Required work >>
In the material below, find the span from the line with "Proudly Serving All of Oregon" to the line with "Used Volkswagen T-Cross" and transcribe only those lines, exactly, ends included, without the pictures.

[Start of Attachment]

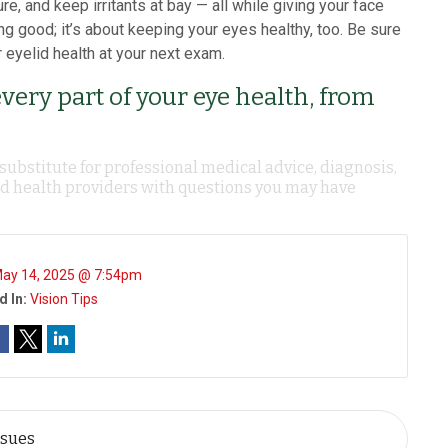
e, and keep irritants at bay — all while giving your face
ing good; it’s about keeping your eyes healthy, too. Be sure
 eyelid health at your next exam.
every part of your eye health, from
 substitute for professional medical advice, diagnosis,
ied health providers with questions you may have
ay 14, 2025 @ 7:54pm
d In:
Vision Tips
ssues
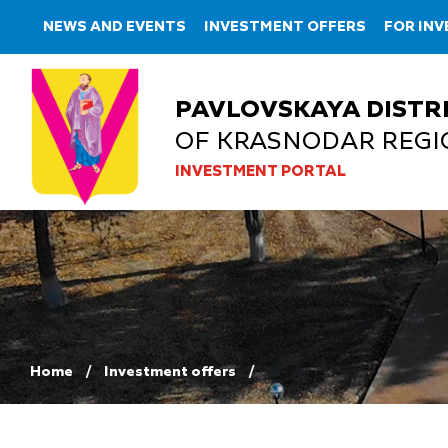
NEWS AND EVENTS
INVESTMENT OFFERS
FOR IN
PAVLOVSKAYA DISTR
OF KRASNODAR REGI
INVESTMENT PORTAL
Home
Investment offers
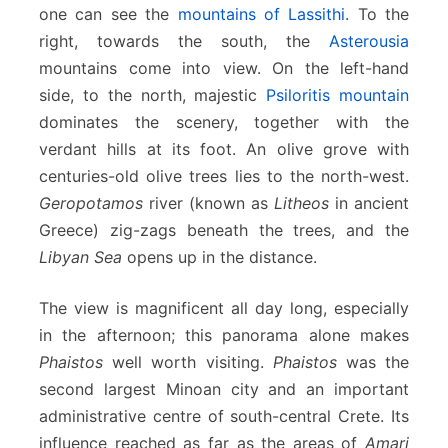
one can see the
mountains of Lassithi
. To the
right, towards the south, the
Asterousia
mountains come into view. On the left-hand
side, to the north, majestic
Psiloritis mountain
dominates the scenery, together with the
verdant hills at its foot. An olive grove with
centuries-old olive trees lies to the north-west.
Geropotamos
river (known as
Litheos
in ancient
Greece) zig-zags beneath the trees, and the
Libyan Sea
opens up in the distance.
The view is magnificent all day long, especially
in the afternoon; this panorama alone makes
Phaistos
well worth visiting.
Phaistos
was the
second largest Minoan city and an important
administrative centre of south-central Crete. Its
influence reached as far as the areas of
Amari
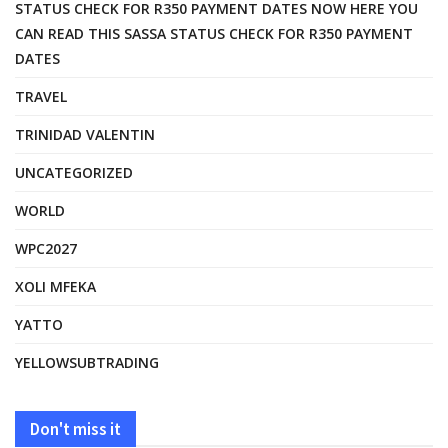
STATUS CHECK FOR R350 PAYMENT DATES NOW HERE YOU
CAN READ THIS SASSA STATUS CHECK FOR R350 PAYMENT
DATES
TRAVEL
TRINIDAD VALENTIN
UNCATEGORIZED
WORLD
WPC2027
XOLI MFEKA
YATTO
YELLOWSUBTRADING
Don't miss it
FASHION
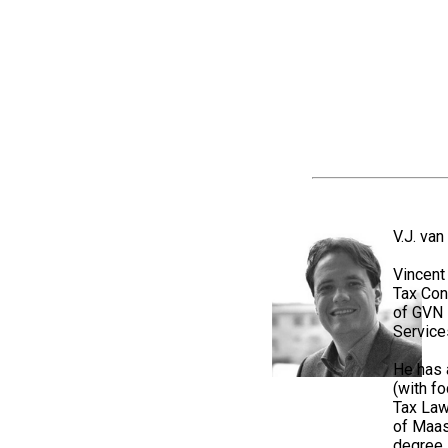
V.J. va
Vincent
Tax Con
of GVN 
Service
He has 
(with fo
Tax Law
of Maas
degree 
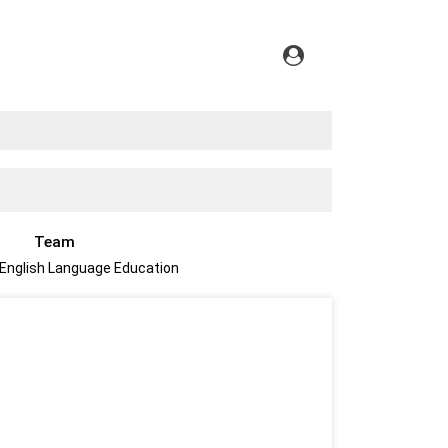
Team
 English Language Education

[End of Attachment]
[Start of Attachment]

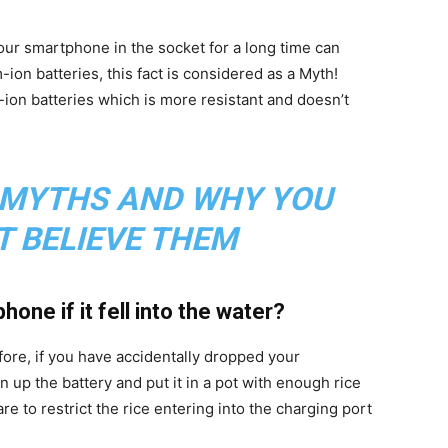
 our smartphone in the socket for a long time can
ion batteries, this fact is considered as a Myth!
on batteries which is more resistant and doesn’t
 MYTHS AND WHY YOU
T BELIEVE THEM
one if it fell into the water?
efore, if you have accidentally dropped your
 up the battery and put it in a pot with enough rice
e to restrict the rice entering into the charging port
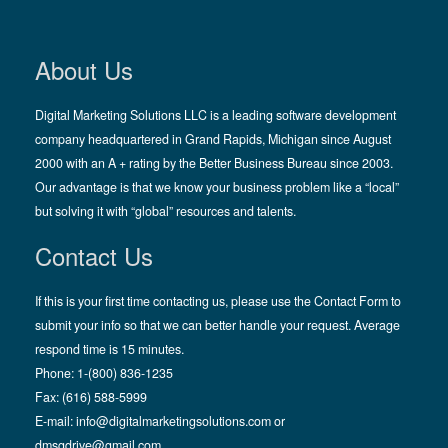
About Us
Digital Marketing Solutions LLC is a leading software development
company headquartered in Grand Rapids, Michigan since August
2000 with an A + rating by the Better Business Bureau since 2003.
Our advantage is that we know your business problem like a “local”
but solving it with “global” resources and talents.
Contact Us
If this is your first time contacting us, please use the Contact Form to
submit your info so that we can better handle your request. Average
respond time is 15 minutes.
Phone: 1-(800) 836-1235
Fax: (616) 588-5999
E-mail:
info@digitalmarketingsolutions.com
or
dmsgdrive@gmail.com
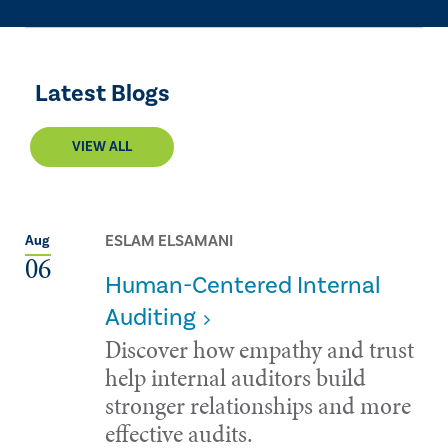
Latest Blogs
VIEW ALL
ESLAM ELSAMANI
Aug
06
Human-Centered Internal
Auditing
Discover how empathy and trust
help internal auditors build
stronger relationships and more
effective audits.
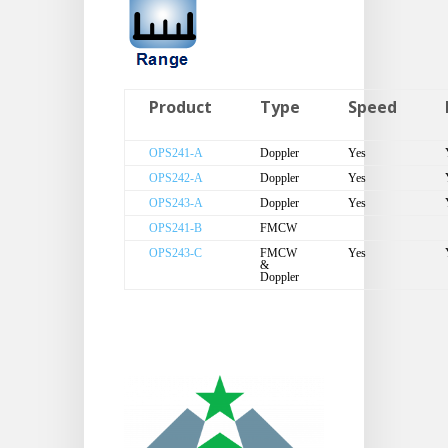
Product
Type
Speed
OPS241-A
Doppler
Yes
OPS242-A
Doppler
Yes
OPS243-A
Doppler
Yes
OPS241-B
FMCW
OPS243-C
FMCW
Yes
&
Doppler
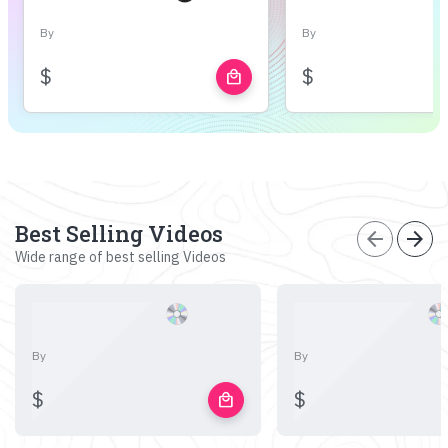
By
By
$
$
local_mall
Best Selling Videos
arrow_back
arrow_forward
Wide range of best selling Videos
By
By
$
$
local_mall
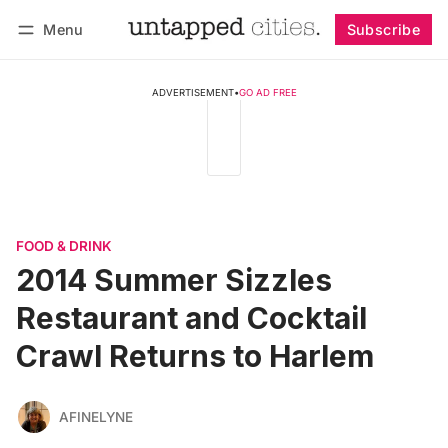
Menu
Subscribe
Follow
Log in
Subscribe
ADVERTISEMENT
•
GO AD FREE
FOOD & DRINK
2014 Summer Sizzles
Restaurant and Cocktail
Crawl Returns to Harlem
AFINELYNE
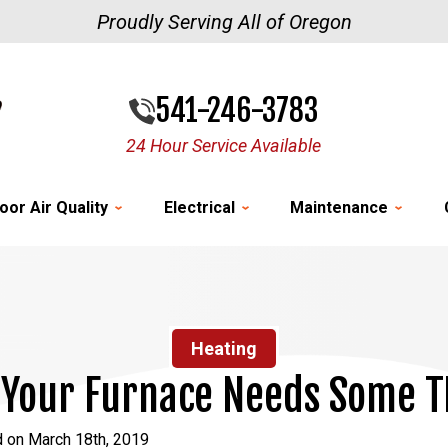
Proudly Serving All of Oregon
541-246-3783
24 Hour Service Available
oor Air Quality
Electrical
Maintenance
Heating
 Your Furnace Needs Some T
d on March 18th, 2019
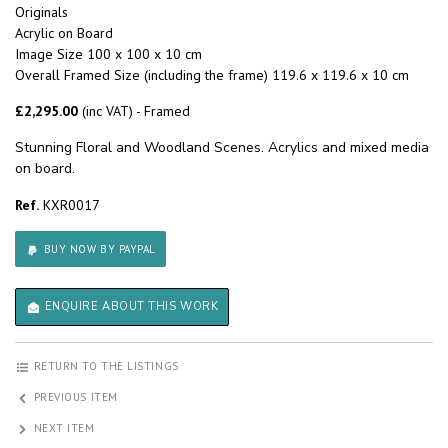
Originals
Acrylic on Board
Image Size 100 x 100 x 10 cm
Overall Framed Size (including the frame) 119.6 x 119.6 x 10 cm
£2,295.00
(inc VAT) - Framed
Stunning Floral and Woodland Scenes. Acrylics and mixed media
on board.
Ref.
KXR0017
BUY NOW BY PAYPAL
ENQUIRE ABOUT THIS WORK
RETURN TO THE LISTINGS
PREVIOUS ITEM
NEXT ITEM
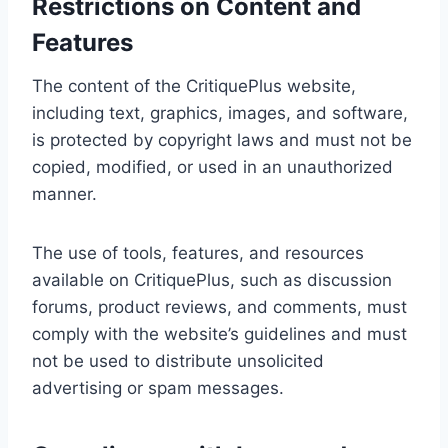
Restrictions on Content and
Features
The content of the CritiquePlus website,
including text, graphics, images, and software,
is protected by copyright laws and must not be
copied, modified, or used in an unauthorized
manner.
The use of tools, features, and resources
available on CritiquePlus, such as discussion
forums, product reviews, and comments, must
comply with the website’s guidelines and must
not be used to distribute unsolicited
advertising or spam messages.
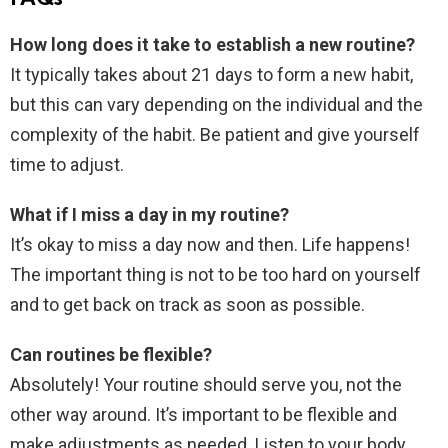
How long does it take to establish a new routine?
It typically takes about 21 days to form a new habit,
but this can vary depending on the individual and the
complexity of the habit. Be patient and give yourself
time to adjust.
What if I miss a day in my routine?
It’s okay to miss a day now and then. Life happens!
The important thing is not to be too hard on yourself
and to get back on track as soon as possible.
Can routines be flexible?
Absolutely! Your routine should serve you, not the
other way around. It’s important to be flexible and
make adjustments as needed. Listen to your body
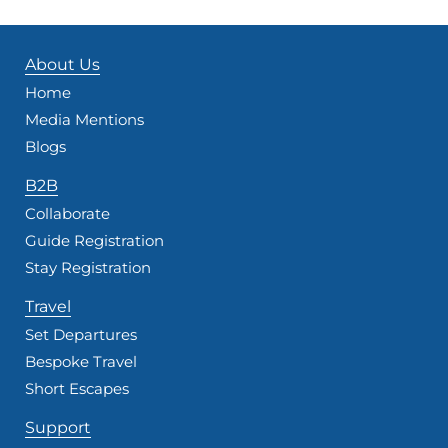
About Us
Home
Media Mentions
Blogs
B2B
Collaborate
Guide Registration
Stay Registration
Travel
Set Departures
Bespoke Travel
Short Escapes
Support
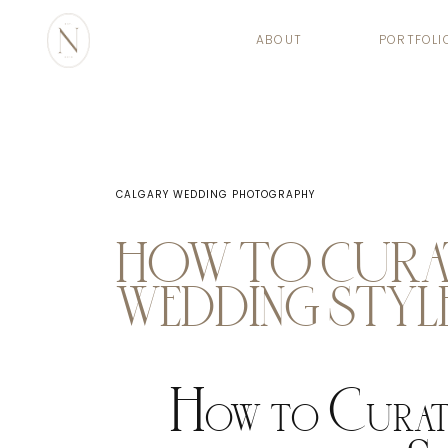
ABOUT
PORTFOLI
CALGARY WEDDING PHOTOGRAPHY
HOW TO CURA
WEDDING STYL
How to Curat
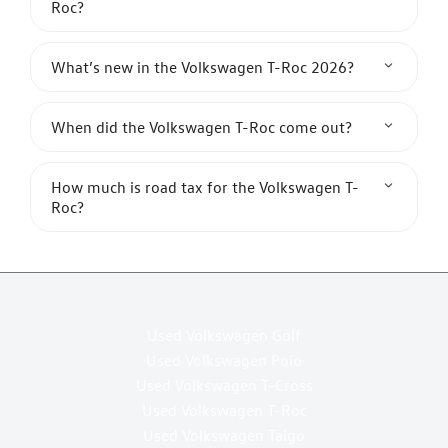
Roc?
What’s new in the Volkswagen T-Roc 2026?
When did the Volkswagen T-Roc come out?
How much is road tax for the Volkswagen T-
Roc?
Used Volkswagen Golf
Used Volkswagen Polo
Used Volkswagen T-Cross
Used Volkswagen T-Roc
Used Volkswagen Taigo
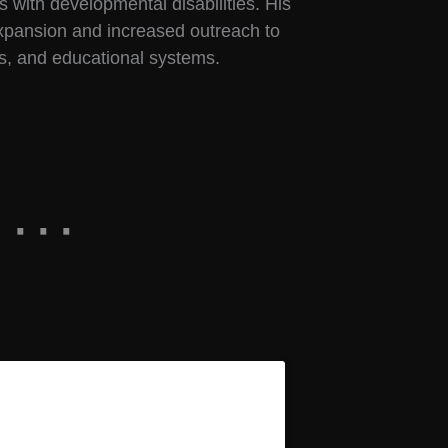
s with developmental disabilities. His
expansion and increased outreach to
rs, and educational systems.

[End of Attachment]
[Start of Attachment]

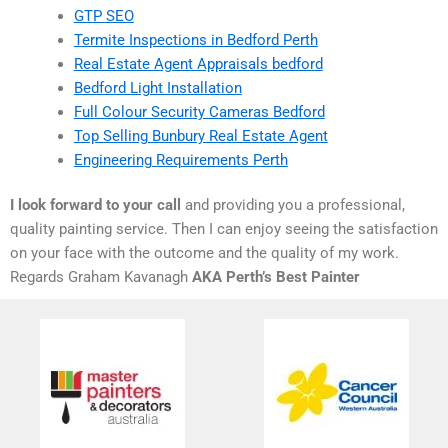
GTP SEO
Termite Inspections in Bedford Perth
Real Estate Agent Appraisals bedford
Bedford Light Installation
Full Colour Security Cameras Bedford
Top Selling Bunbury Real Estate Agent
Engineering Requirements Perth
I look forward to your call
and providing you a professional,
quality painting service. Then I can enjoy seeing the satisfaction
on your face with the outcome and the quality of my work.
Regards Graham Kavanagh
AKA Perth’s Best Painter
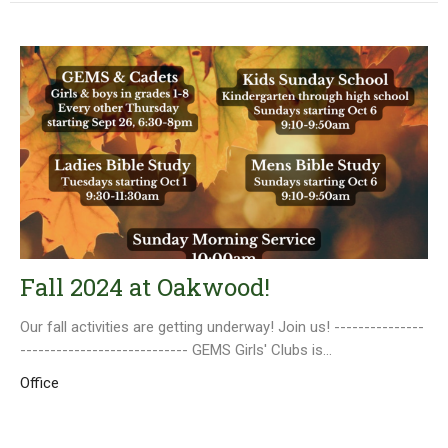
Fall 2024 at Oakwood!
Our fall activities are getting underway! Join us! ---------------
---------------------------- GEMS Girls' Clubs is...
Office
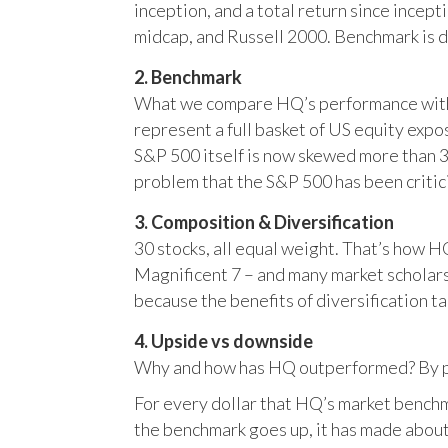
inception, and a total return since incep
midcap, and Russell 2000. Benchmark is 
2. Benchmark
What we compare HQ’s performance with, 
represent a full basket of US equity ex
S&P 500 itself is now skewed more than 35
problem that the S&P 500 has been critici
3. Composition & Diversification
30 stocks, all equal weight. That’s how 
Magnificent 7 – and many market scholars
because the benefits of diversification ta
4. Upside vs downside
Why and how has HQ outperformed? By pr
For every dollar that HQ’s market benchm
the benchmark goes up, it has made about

[End of Attachment]

Exercise answer >>
Proudly Serving All of Oregon
541-246-3783
24 Hour Service Available
oor Air Quality
Electrical
Maintenance
Heating
 Your Furnace Needs Some T
d on March 18th, 2019
Originals
Acrylic on Board
Image Size 100 x 100 x 10 cm
Overall Framed Size (including the frame) 119.6 x 119.6 x 10 cm
£2,295.00
(inc VAT) - Framed
Stunning Floral and Woodland Scenes. Acrylics and mixed media
on board.
Ref.
KXR0017
BUY NOW BY PAYPAL
ENQUIRE ABOUT THIS WORK
RETURN TO THE LISTINGS
PREVIOUS ITEM
NEXT ITEM
Restrictions on Content and
Features
The content of the CritiquePlus website,
including text, graphics, images, and software,
is protected by copyright laws and must not be
copied, modified, or used in an unauthorized
manner.
The use of tools, features, and resources
available on CritiquePlus, such as discussion
forums, product reviews, and comments, must
comply with the website’s guidelines and must
not be used to distribute unsolicited
advertising or spam messages.
How long does it take to establish a new routine?
It typically takes about 21 days to form a new habit,
but this can vary depending on the individual and the
complexity of the habit. Be patient and give yourself
time to adjust.
What if I miss a day in my routine?
It’s okay to miss a day now and then. Life happens!
The important thing is not to be too hard on yourself
and to get back on track as soon as possible.
Can routines be flexible?
Absolutely! Your routine should serve you, not the
other way around. It’s important to be flexible and
make adjustments as needed. Listen to your body
About Us
Home
Media Mentions
Blogs
B2B
Collaborate
Guide Registration
Stay Registration
Travel
Set Departures
Bespoke Travel
Short Escapes
Support
ABOUT
PORTFOLI
CALGARY WEDDING PHOTOGRAPHY
HOW TO CURA
WEDDING STYL
How to Curat
Roc?
What’s new in the Volkswagen T-Roc 2026?
When did the Volkswagen T-Roc come out?
How much is road tax for the Volkswagen T-
Roc?
Used Volkswagen Golf
Used Volkswagen Polo
Used Volkswagen T-Cross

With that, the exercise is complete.